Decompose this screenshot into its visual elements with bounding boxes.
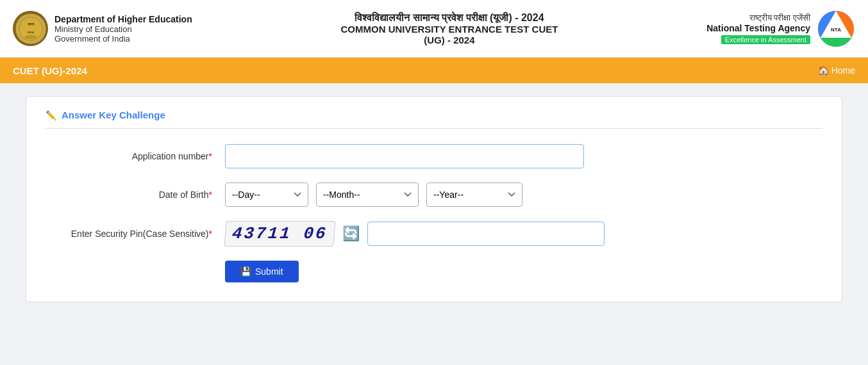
- month-select[interactable]: --Month-- --Month--JanuaryFebruaryMarchA…: [316, 182, 419, 207]
- security-label: Enter Security Pin(Case Sensitive)*: [46, 229, 225, 239]
- dept-name: Department of Higher Education: [54, 14, 192, 24]
- dob-required: *: [209, 190, 212, 200]
- home-link[interactable]: 🏠 Home: [818, 65, 855, 76]
- security-required: *: [209, 229, 212, 239]
- svg-text:भारत: भारत: [28, 22, 35, 26]
- header-right: राष्ट्रीय परीक्षा एजेंसी National Testin…: [706, 10, 855, 48]
- main-content: ✏️ Answer Key Challenge Application numb…: [0, 83, 868, 315]
- title-english-line2: (UG) - 2024: [192, 35, 707, 45]
- dept-info: Department of Higher Education Ministry …: [54, 14, 192, 44]
- header-left: भारत INDIA Department of Higher Educatio…: [13, 11, 192, 46]
- svg-point-4: [24, 35, 37, 39]
- nta-tagline: Excellence in Assessment: [721, 35, 810, 44]
- nta-hindi: राष्ट्रीय परीक्षा एजेंसी: [706, 13, 810, 23]
- navbar-brand: CUET (UG)-2024: [13, 65, 87, 76]
- navbar: CUET (UG)-2024 🏠 Home: [0, 58, 868, 83]
- security-pin-input[interactable]: [367, 222, 605, 246]
- page-header: भारत INDIA Department of Higher Educatio…: [0, 0, 868, 58]
- nta-info: राष्ट्रीय परीक्षा एजेंसी National Testin…: [706, 13, 810, 45]
- nta-logo: NTA: [817, 10, 855, 48]
- application-number-input[interactable]: [225, 144, 584, 168]
- govt-emblem: भारत INDIA: [13, 11, 48, 46]
- form-card: ✏️ Answer Key Challenge Application numb…: [26, 96, 842, 302]
- card-title: Answer Key Challenge: [62, 110, 165, 120]
- title-english-line1: COMMON UNIVERSITY ENTRANCE TEST CUET: [192, 24, 707, 35]
- dob-row: Date of Birth* --Day-- --Day--1234567891…: [46, 182, 822, 207]
- year-select[interactable]: --Year-- --Year--19901991199219931994199…: [426, 182, 522, 207]
- dob-label: Date of Birth*: [46, 190, 225, 200]
- home-label: Home: [831, 65, 855, 76]
- security-group: 43711 06 🔄: [225, 221, 605, 247]
- dept-sub2: Government of India: [54, 34, 192, 44]
- refresh-captcha-icon[interactable]: 🔄: [342, 225, 360, 242]
- svg-text:NTA: NTA: [831, 27, 841, 33]
- header-center: विश्वविद्यालयीन सामान्य प्रवेश परीक्षा (…: [192, 12, 707, 45]
- submit-button[interactable]: 💾 Submit: [225, 261, 299, 282]
- app-number-row: Application number*: [46, 144, 822, 168]
- title-hindi: विश्वविद्यालयीन सामान्य प्रवेश परीक्षा (…: [192, 12, 707, 24]
- dept-sub1: Ministry of Education: [54, 24, 192, 34]
- svg-text:INDIA: INDIA: [27, 31, 34, 34]
- security-row: Enter Security Pin(Case Sensitive)* 4371…: [46, 221, 822, 247]
- dob-group: --Day-- --Day--1234567891011121314151617…: [225, 182, 522, 207]
- app-number-label: Application number*: [46, 151, 225, 161]
- submit-row: 💾 Submit: [225, 261, 822, 282]
- submit-icon: 💾: [240, 266, 251, 277]
- app-number-required: *: [209, 151, 212, 161]
- nta-english: National Testing Agency: [706, 23, 810, 33]
- day-select[interactable]: --Day-- --Day--1234567891011121314151617…: [225, 182, 308, 207]
- card-header: ✏️ Answer Key Challenge: [46, 110, 822, 129]
- edit-icon: ✏️: [46, 110, 56, 120]
- captcha-display: 43711 06: [224, 221, 335, 247]
- home-icon: 🏠: [818, 65, 829, 76]
- submit-label: Submit: [255, 266, 283, 277]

────────────────────────────────────────

## Task goal
Take every record and copy it word for word, dropping the pictures.

## Completed task
Decompose this screenshot into its visual elements with bounding boxes.
- month-select[interactable]: --Month-- --Month--JanuaryFebruaryMarchA…: [316, 182, 419, 207]
- security-label: Enter Security Pin(Case Sensitive)*: [46, 229, 225, 239]
- dept-name: Department of Higher Education: [54, 14, 192, 24]
- dob-required: *: [209, 190, 212, 200]
- home-link[interactable]: 🏠 Home: [818, 65, 855, 76]
- security-required: *: [209, 229, 212, 239]
- svg-text:भारत: भारत: [28, 22, 35, 26]
- header-right: राष्ट्रीय परीक्षा एजेंसी National Testin…: [706, 10, 855, 48]
- main-content: ✏️ Answer Key Challenge Application numb…: [0, 83, 868, 315]
- title-english-line2: (UG) - 2024: [192, 35, 707, 45]
- dept-info: Department of Higher Education Ministry …: [54, 14, 192, 44]
- header-left: भारत INDIA Department of Higher Educatio…: [13, 11, 192, 46]
- svg-point-4: [24, 35, 37, 39]
- nta-tagline: Excellence in Assessment: [721, 35, 810, 44]
- nta-hindi: राष्ट्रीय परीक्षा एजेंसी: [706, 13, 810, 23]
- navbar-brand: CUET (UG)-2024: [13, 65, 87, 76]
- navbar: CUET (UG)-2024 🏠 Home: [0, 58, 868, 83]
- security-pin-input[interactable]: [367, 222, 605, 246]
- page-header: भारत INDIA Department of Higher Educatio…: [0, 0, 868, 58]
- nta-info: राष्ट्रीय परीक्षा एजेंसी National Testin…: [706, 13, 810, 45]
- nta-logo: NTA: [817, 10, 855, 48]
- application-number-input[interactable]: [225, 144, 584, 168]
- govt-emblem: भारत INDIA: [13, 11, 48, 46]
- form-card: ✏️ Answer Key Challenge Application numb…: [26, 96, 842, 302]
- card-title: Answer Key Challenge: [62, 110, 165, 120]
- title-english-line1: COMMON UNIVERSITY ENTRANCE TEST CUET: [192, 24, 707, 35]
- dob-row: Date of Birth* --Day-- --Day--1234567891…: [46, 182, 822, 207]
- year-select[interactable]: --Year-- --Year--19901991199219931994199…: [426, 182, 522, 207]
- dob-label: Date of Birth*: [46, 190, 225, 200]
- home-label: Home: [831, 65, 855, 76]
- security-group: 43711 06 🔄: [225, 221, 605, 247]
- dept-sub2: Government of India: [54, 34, 192, 44]
- refresh-captcha-icon[interactable]: 🔄: [342, 225, 360, 242]
- svg-text:NTA: NTA: [831, 27, 841, 33]
- header-center: विश्वविद्यालयीन सामान्य प्रवेश परीक्षा (…: [192, 12, 707, 45]
- submit-button[interactable]: 💾 Submit: [225, 261, 299, 282]
- app-number-row: Application number*: [46, 144, 822, 168]
- title-hindi: विश्वविद्यालयीन सामान्य प्रवेश परीक्षा (…: [192, 12, 707, 24]
- dept-sub1: Ministry of Education: [54, 24, 192, 34]
- svg-text:INDIA: INDIA: [27, 31, 34, 34]
- security-row: Enter Security Pin(Case Sensitive)* 4371…: [46, 221, 822, 247]
- dob-group: --Day-- --Day--1234567891011121314151617…: [225, 182, 522, 207]
- app-number-label: Application number*: [46, 151, 225, 161]
- submit-row: 💾 Submit: [225, 261, 822, 282]
- submit-icon: 💾: [240, 266, 251, 277]
- app-number-required: *: [209, 151, 212, 161]
- nta-english: National Testing Agency: [706, 23, 810, 33]
- day-select[interactable]: --Day-- --Day--1234567891011121314151617…: [225, 182, 308, 207]
- card-header: ✏️ Answer Key Challenge: [46, 110, 822, 129]
- edit-icon: ✏️: [46, 110, 56, 120]
- captcha-display: 43711 06: [224, 221, 335, 247]
- home-icon: 🏠: [818, 65, 829, 76]
- submit-label: Submit: [255, 266, 283, 277]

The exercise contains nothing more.